The trial of Muntadhar al-Zeidi was to begin Wednesday on charges of assaulting a foreign leader. If convicted, al-Zeidi could face a 15-year prison sentence.
But court spokesman Abdul-Sattar Bayrkdar said Tuesday that the trial has been postponed indefinitely pending a high court ruling on what charges the journalist should face.
Zaidi's lawyer, Dhiaa al-Saadi, told Reuters the defence was appealing to have the charge reduced to insulting a visiting head of state. That charge carries a two-year maximum sentence,
"Have you ever heard of anyone being killed by a shoe?" al-Saadi said. "In Europe, they throw eggs and rotten tomatoes to insult. In Iraq, throwing a shoe is a symbol of disrespect."
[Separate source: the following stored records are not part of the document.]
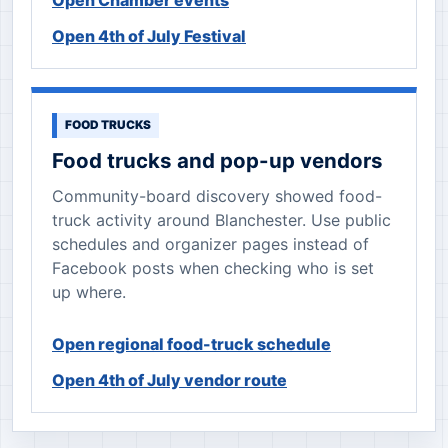
Open Chamber events
Open 4th of July Festival
FOOD TRUCKS
Food trucks and pop-up vendors
Community-board discovery showed food-
truck activity around Blanchester. Use public
schedules and organizer pages instead of
Facebook posts when checking who is set
up where.
Open regional food-truck schedule
Open 4th of July vendor route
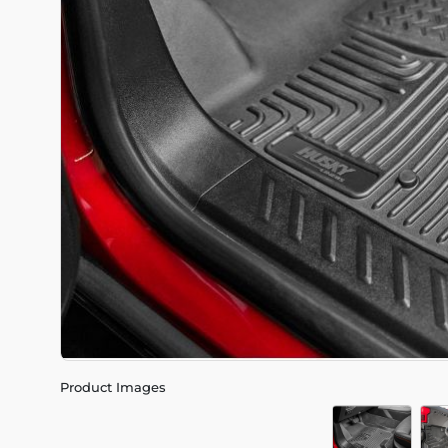
Product Images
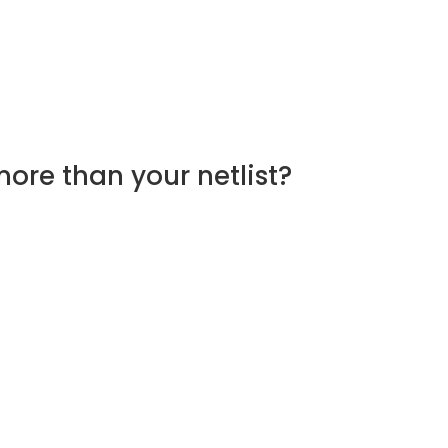
more than your netlist?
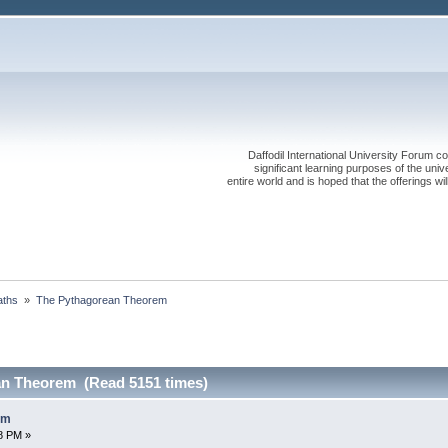
Daffodil International University Forum co
significant learning purposes of the uni
entire world and is hoped that the offerings will
ths 
»
The Pythagorean Theorem
an Theorem (Read 5151 times)
em
58 PM »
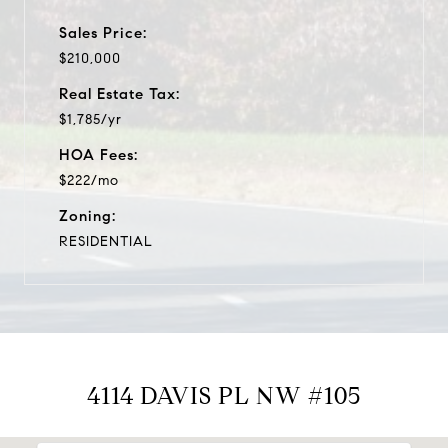
Sales Price:
$210,000
Real Estate Tax:
$1,785/yr
HOA Fees:
$222/mo
Zoning:
RESIDENTIAL
4114 DAVIS PL NW #105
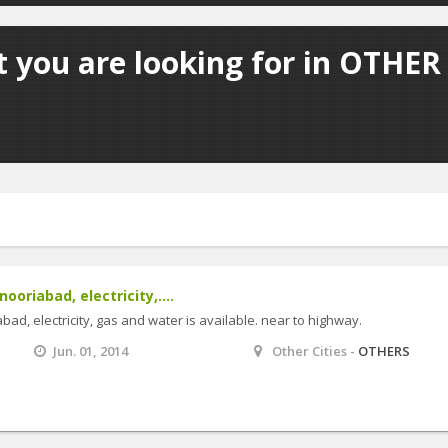
 you are looking for in OTHER 
nooriabad, electricity,....
abad, electricity, gas and water is available. near to highway.
Jun. 01, 2014
Other Cities -
OTHERS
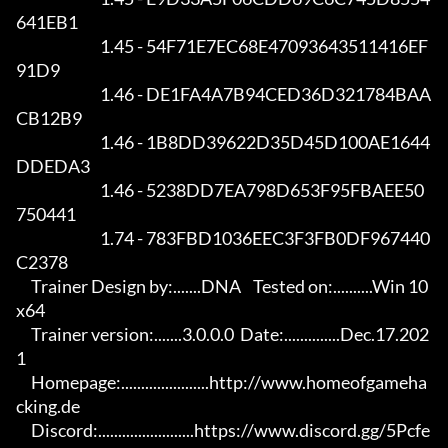
641EB1

                            1.45 - 54F71E7EC68E47093643511416EF
91D9

                            1.46 - DE1FA4A7B94CED36D321784BAA
CB12B9

                            1.46 - 1B8DD39622D35D45D100AE1644
DDEDA3

                            1.46 - 5238DD7EA798D653F95FBAEE50
750441

                            1.74 - 783FBD1036EEC3F3FB0DF967440
C2378

     Trainer Design by:.......DNA    Tested on:..........Win 10 
x64

     Trainer version:.......3.0.0.0  Date:..............Dec.17.202
1

     Homepage:......................http://www.homeofgameha
cking.de

     Discord:........................https://www.discord.gg/5Pcfe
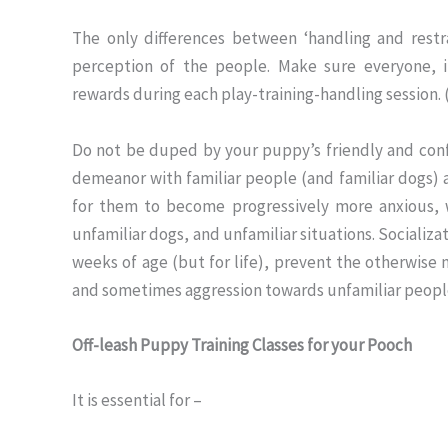
The only differences between ‘handling and restr
perception of the people. Make sure everyone, i
rewards during each play-training-handling session. 
Do not be duped by your puppy’s friendly and conf
demeanor with familiar people (and familiar dogs) a
for them to become progressively more anxious, w
unfamiliar dogs, and unfamiliar situations. Socializ
weeks of age (but for life), prevent the otherwise 
and sometimes aggression towards unfamiliar people. 
Off-leash Puppy Training Classes for your Pooch
It is essential for –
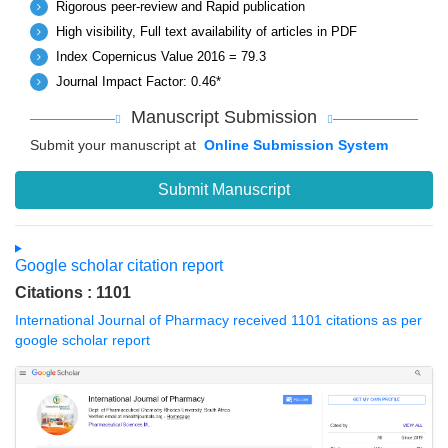
Rigorous peer-review and Rapid publication
High visibility, Full text availability of articles in PDF
Index Copernicus Value 2016 = 79.3
Journal Impact Factor: 0.46*
Manuscript Submission
Submit your manuscript at
Online Submission System
Submit Manuscript
Google scholar citation report
Citations : 1101
International Journal of Pharmacy received 1101 citations as per
google scholar report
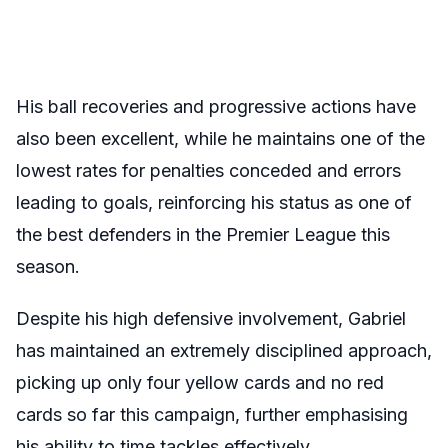
His ball recoveries and progressive actions have
also been excellent, while he maintains one of the
lowest rates for penalties conceded and errors
leading to goals, reinforcing his status as one of
the best defenders in the Premier League this
season.
Despite his high defensive involvement, Gabriel
has maintained an extremely disciplined approach,
picking up only four yellow cards and no red
cards so far this campaign, further emphasising
his ability to time tackles effectively.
Al-Zeidi could face two years in jail for insulting a foreign leader after he hurled his shoes at Bush during a Dec. 14 news conference in Baghdad and called him a dog. Bush dodged both pieces of footwear.
Thousands of Iraqis have protested al-Zeidi's arrest and called for his release.
Iraq's prime minister's office has said al-Zeidi wrote a letter about the incident, calling it a "big and ugly act" and asking the government for a pardon.
But al-Zeidi's brother has claimed that he was forced to write the letter and that he does not regret the incident.
Uday al-Zeidi also said his brother has been abused in prison. Officials have denied the claim but the investigating judge in the case has said that al-Zeidi was beaten during his arrest.